A capillary tube of radius \(\mathrm{R}\) is immersed in water and water rises in it to a height \(\mathrm{H}\). Mass of water in the capillary tube is M. If the radius of the tube is doubled. Mass of water that will rise in the capillary tube will now be (A) \(\mathrm{M}\) (B) \(2 \mathrm{M}\) (C) \((\mathrm{M} / 2)\) (D) \(4 \mathrm{M}\)

We know that mass is the product of volume and density.
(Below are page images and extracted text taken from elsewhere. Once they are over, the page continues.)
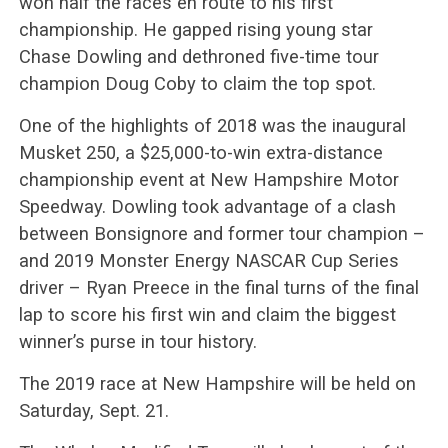
won half the races en route to his first
championship. He gapped rising young star
Chase Dowling and dethroned five-time tour
champion Doug Coby to claim the top spot.
One of the highlights of 2018 was the inaugural
Musket 250, a $25,000-to-win extra-distance
championship event at New Hampshire Motor
Speedway. Dowling took advantage of a clash
between Bonsignore and former tour champion –
and 2019 Monster Energy NASCAR Cup Series
driver – Ryan Preece in the final turns of the final
lap to score his first win and claim the biggest
winner’s purse in tour history.
The 2019 race at New Hampshire will be held on
Saturday, Sept. 21.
The volume of the water in the capillary tube can be written as the product of the cross-sectional area of the tube, which is given by \(πR^2\), and the height to which the water rises, which is given by H. Therefore, the volume of the water in the capillary tube can be written as: Volume = \(πR^2H\) Since mass = volume × density, the mass of the water in the tube can be written as: M = ρ (density of water) × \(πR^2H\)

Let's assume the new radius is \(2R\). In the problem statement, it's not explicitly mentioned how the height will change when the radius is doubled, but since the same amount of water will be in the new tube, we can relate the heights of the two tubes by saying: \(Volume_1 = Volume_2\) or \(πR^2H = (π(2R)^2H_2)\) Solving this equation for \(H_2\), we get: \(H_2 = \frac{H}{4}\)

Now that we have the new height, we can find the new mass of the water in the capillary tube: M' (New mass) = ρ (density of water) × \(π(2R)^2H_2\) Substitute the value of \(H_2\) in the equation: M' = ρ (density of water) × \(π(2R)^2\left(\frac{H}{4}\right)\) M' = ρ (density of water) × \(\frac{π(4R^2)H}{4}\) Now, we can rewrite this equation as: M' = ρ (density of water) × \(πR^2H\) Since we already know that: M = ρ (density of water) × \(πR^2H\) Therefore, after canceling out the terms, we can see that: M' = M So, the answer is (A) \(\mathrm{M}\). When the radius of the capillary tube is doubled, the mass of the water that will rise in the capillary tube will remain the same as the initial mass M.